Important Data Scientist Job and Interview Skill
Being able to explain your decision making process to your boss, client, or job interviewer is a very important skill to demonstrate as a data scientist. Many data scientist interviews will require you to do this! This can be an especially useful skill to develop in instances when you don't automatically know the answer to an interview question. Data scientist job interviewers are first and foremost interested in how your decision making process works, when it comes to problems. Being able to articulate your thought process is a very important skill to have in situations like these.
How many times will I be checked?
Each student in the class will be randomly checked either 1 or 2 times at some point during the semester.
How does the checking process work?
In your assigned lab, your lab TA will let you know if you've been randomly selected for a check.

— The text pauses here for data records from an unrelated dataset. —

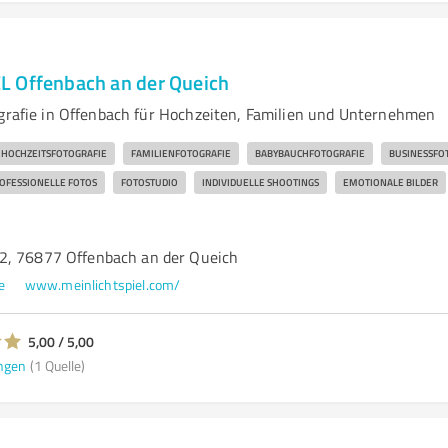
 Offenbach an der Queich
ografie in Offenbach für Hochzeiten, Familien und Unternehmen
HOCHZEITSFOTOGRAFIE
FAMILIENFOTOGRAFIE
BABYBAUCHFOTOGRAFIE
BUSINESSFO
OFESSIONELLE FOTOS
FOTOSTUDIO
INDIVIDUELLE SHOOTINGS
EMOTIONALE BILDER
2, 76877 Offenbach an der Queich
e
www.meinlichtspiel.com/
5,00 / 5,00
ngen
(1 Quelle)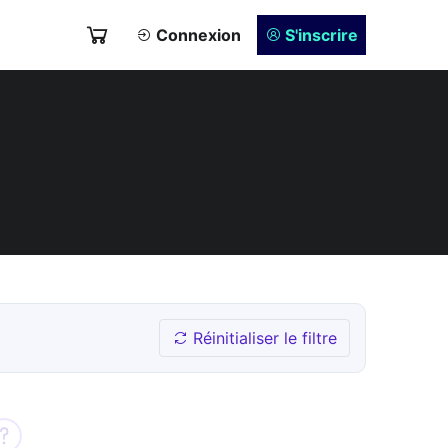
Connexion
S'inscrire
Réinitialiser le filtre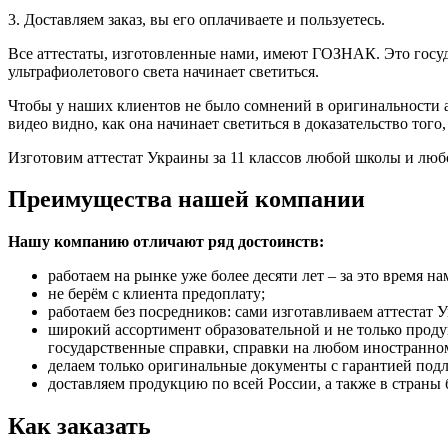
3. Доставляем заказ, вы его оплачиваете и пользуетесь.
Все аттестаты, изготовленные нами, имеют ГОЗНАК. Это госу
ультрафиолетового света начинает светиться.
Чтобы у наших клиентов не было сомнений в оригинальности а
видео видно, как она начинает светиться в доказательство тог
Изготовим аттестат Украины за 11 классов любой школы и любо
Преимущества нашей компании
Нашу компанию отличают ряд достоинств:
работаем на рынке уже более десяти лет – за это время н
не берём с клиента предоплату;
работаем без посредников: сами изготавливаем аттестат У
широкий ассортимент образовательной и не только продук
государственные справки, справки на любом иностранно
делаем только оригинальные документы с гарантией под
доставляем продукцию по всей России, а также в страны 
Как заказать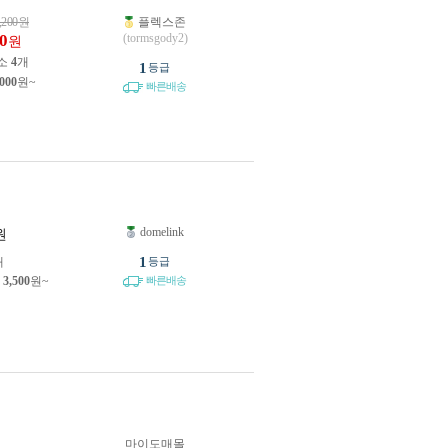
,200
원
플렉스존
0
(tormsgody2)
원
소
4
개
1
등급
,000
원~
빠른배송
domelink
원
1
개
등급
제
3,500
원~
빠른배송
마이도매몰
원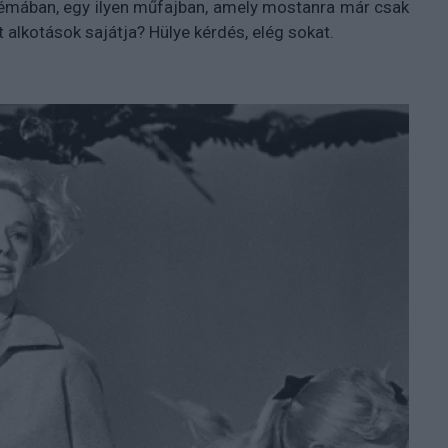
témában, egy ilyen műfajban, amely mostanra már csak
alkotások sajátja? Hülye kérdés, elég sokat.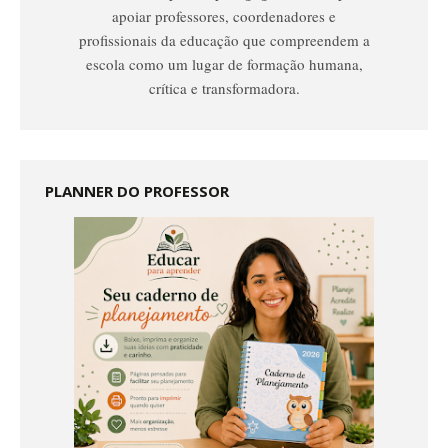
apoiar professores, coordenadores e
profissionais da educação que compreendem a
escola como um lugar de formação humana,
crítica e transformadora.
PLANNER DO PROFESSOR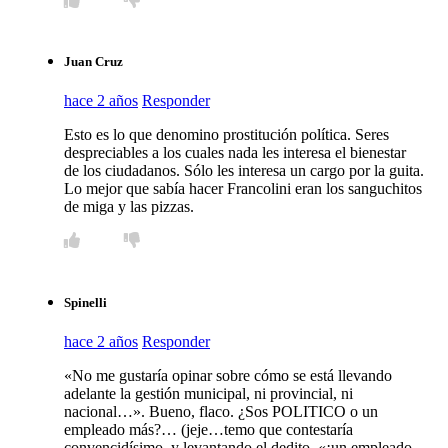
Juan Cruz
hace 2 años
Responder
Esto es lo que denomino prostitución política. Seres
despreciables a los cuales nada les interesa el bienestar
de los ciudadanos. Sólo les interesa un cargo por la guita.
Lo mejor que sabía hacer Francolini eran los sanguchitos
de miga y las pizzas.
Spinelli
hace 2 años
Responder
«No me gustaría opinar sobre cómo se está llevando
adelante la gestión municipal, ni provincial, ni
nacional…». Bueno, flaco. ¿Sos POLITICO o un
empleado más?… (jeje…temo que contestaría
convencidísimo, y levantando el dedito, «¡un empleado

You then have until the end of the lab to log onto the "checking Wednesday" Zoom link. (The checks should generally happen in the last 30 minutes of the lab so you have time to get all of the group work done.) Try to find a less occupied space to go in the room. Note that that there will be two others in your lab that have also been selected, so time your log-in effectively. This checking Zoom meeting should take no more than 7 minutes.
After you log into the Zoom meeting, Dr. Ellison will ask you to share your screen and give you a Google colab link. This link will take you to a Jupyter notebook that has a few questions that you should try to answer or discuss your thought process for.
You're allowed to reference the class materials to help you answer this question. However, if you choose to reference your previously submitted assignment or other materials (like Google), Dr. Ellison may ask you a follow up question to check your understanding. She won't ask you anything outside of what was taught in the course.
What happens if I was randomly selected for a given lab, but I didn't attend that day?
You'll be checked in the next lab that you do attend with questions that look similar to the questions you would have been asked that week. For instance, if you missed the lab in which we were asking you questions that looked very similar to assignment 5. Then we would still ask you questions that looked very similar to assignment 5.
Key thing Dr. Ellison wants you know about "checking Wednesday"
Relax! If you have put forth a good faith effort to try to understand what you wrote on your assignment, then you have nothing to worry about, even if you got it wrong or don't quite understand the concept fully.
You can additionally take this as an opportunity to ask me clarification questions about class concepts.
If DO I take off points on your assignment based on my checking Wednesday assessment, I am NOT making an academic integrity violation claim. Being able to articulate your understanding of data science code/concepts that you wrote is a graded learning outcome of this course. Therefore, if you are not able to do this, then you do not get full points for this graded learning outcome.